Je quittai mon banc lorsque les deux hommes abordaient les conséquences politiques de cette mutation. Le vent s’était levé, des volutes de sable couraient sur la dune comme des bêtes furtives. Il me semblait que le débat auquel je venais d’assister n’était pas un simple affrontement télévisé, mais le symptôme d’un renversement tectonique. Durant soixante ans, l’Occident a vécu sous le règne d’un universalisme moral dont l’autorité reposait sur la tragédie fondatrice de 1939-45. La génération née après la guerre en fit une religion laïque, composée d’interdits, de tabous, de culpabilités transmises. Or voici qu’une génération nouvelle, moins sensible aux ombres du passé qu’aux violences du présent, repousse ces interdits comme elle repousserait des entraves tombant en poussière.

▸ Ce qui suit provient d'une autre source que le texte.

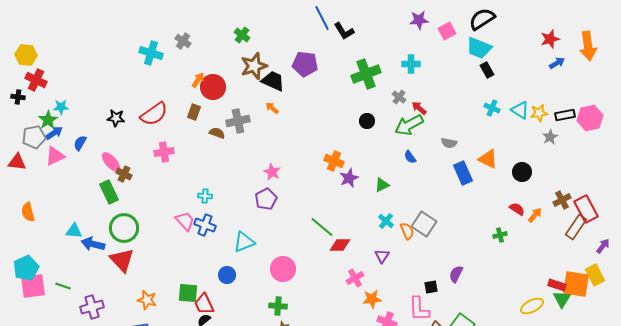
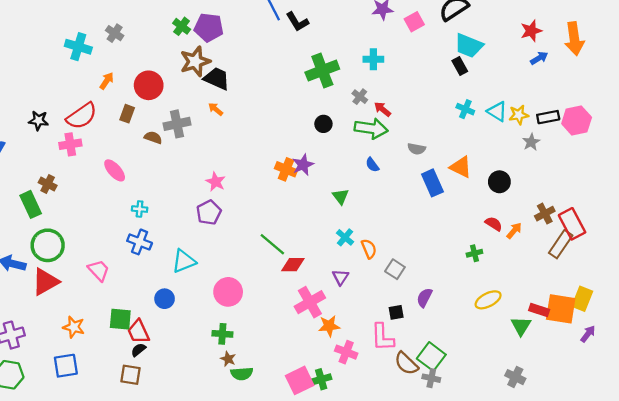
cyan trapezoid: (479, 48) -> (469, 46), moved
purple pentagon: (305, 64) -> (209, 27), moved
orange arrow: (198, 80) -> (107, 81), moved
green arrow: (409, 125) -> (371, 128), turned -144
pink cross: (164, 152) -> (70, 144), moved
pink ellipse: (111, 162) -> (115, 170), moved
purple star: (349, 178) -> (303, 165), moved
green triangle: (382, 185) -> (340, 197), turned -42
pink trapezoid: (185, 221) -> (99, 270), moved
gray square: (424, 224) -> (395, 269), moved, size x0.7
purple arrow: (603, 246) -> (588, 334), moved
red triangle: (122, 260) -> (45, 282), turned 44
yellow rectangle: (595, 275) -> (582, 299), turned 50
pink cross: (355, 278) -> (310, 302), size x1.5
green triangle: (562, 299) -> (521, 326), moved
yellow ellipse: (532, 306) -> (488, 300), moved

Et je ne peux m’empêcher de penser que cette tempête venue d’Amérique, où les vents historiques se forment comme les dépressions dans les hautes latitudes, finira bien par atteindre l’Europe, comme toutes les tempêtes de l’Atlantique nord qui, nées au large de Terre-Neuve, montent en puissance avant de frapper nos côtes de Bretagne. Ce qui gronde là-bas n’est pas une mode, mais un changement d’époque. Le langage moral qui gouvernait nos sociétés se désagrège, la honte cesse d’être un instrument politique, les peuples redécouvrent le poids du réel, et l’autorité médiatique se délite devant des foules qui n’attendent plus d’elle la vérité mais la confirmation de leurs propres expériences. L’Europe dévitalisée née de la paix, vieillissante et trop confiante dans son immunité, croit encore pouvoir ignorer ce souffle. Elle se trompe. Le vent qui balaye les rivages américains ne tardera pas à franchir l’océan et, lorsqu’il atteindra nos falaises, nos digues et nos fragiles certitudes, il exigera de nous une lucidité que nous n’avons plus exercée depuis longtemps.

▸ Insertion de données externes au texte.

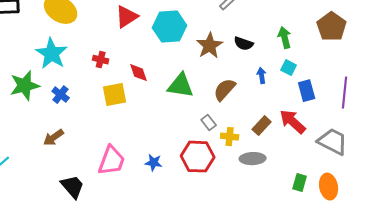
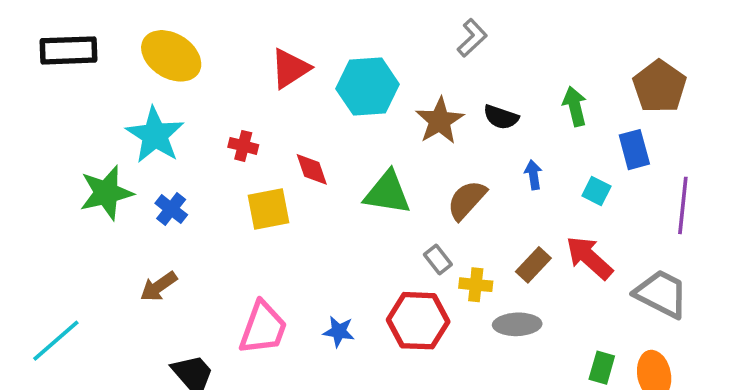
cyan square: (289, 68) -> (596, 191), moved
blue rectangle: (307, 91) -> (634, 150), moved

Je pensais en regagnant le sentier que cette houle intellectuelle que je voyais surgir à travers l’Amérique n’était pas, malgré les apparences, un phénomène ex nihilo. Elle ne tombait pas du ciel comme une pluie noire sur un continent désemparé. Elle prolongeait, souvent sans le savoir, un travail théorique, critique et métapolitique né en Europe, sur notre sol, et dont les vagues les plus anciennes ont été jetées par la Nouvelle Droite française lorsque les années 1970 entrouvrirent une brèche dans la chape idéologique d’après-guerre. On aurait tort de l’oublier, car ce qui renaît là-bas fut d’abord conçu ici, dans notre vieille Europe encore pleine de braises sous la cendre.

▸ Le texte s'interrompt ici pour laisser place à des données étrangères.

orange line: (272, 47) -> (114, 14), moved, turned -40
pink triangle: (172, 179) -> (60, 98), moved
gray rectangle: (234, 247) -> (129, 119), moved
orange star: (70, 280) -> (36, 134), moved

Dans les salles modestes et enfumées où se tenaient les premiers cercles de réflexion du GRECE, dans les premiers numéros austères de Nouvelle École assemblés alors à la main, dans les essais plus vibrants publiés plus tard dans Éléments, se dessinaient déjà les lignes de fracture dont le débat Morgan–Fuentes n’est que le prolongement tardif. Alain de Benoist avait exposé, avec la précision d’un philologue et l’audace d’un moraliste d’un autre temps, l’impasse du moralisme universaliste, la fragilité d’une civilisation qui croit pouvoir se définir par de grands principes flottant au dessus des peuples, et l’urgence d’une réappropriation des identités organiques. Ce message fut longtemps tenu pour marginal, presque hérétique, comme si les mots eux-mêmes recelaient un poison dont il fallait contenir la diffusion. Pourtant ils circulèrent, lentement, souterrainement, comme les nappes profondes qui alimentent les sources.

Guillaume Faye, dans un style volcanique que nul n’a oublié, poussa le bouchon plus loin. Il y eut chez lui une intuition presque prophétique, celle d’une Europe qui entrerait tôt ou tard dans une ère de confrontation civilisationnelle, une Europe dont les élites se seraient désarmées par religiosité humanitaire et qui finirait par redécouvrir, dans l’épreuve, les catégories du tragique. Les jeunes Américains qui suivent aujourd’hui Fuentes redécouvrent, à leur manière et sous des formes parfois brutales, ce que Faye appelait le choc du réel. Ils ignorent souvent son nom, mais lui doivent pourtant plus qu’ils ne croient.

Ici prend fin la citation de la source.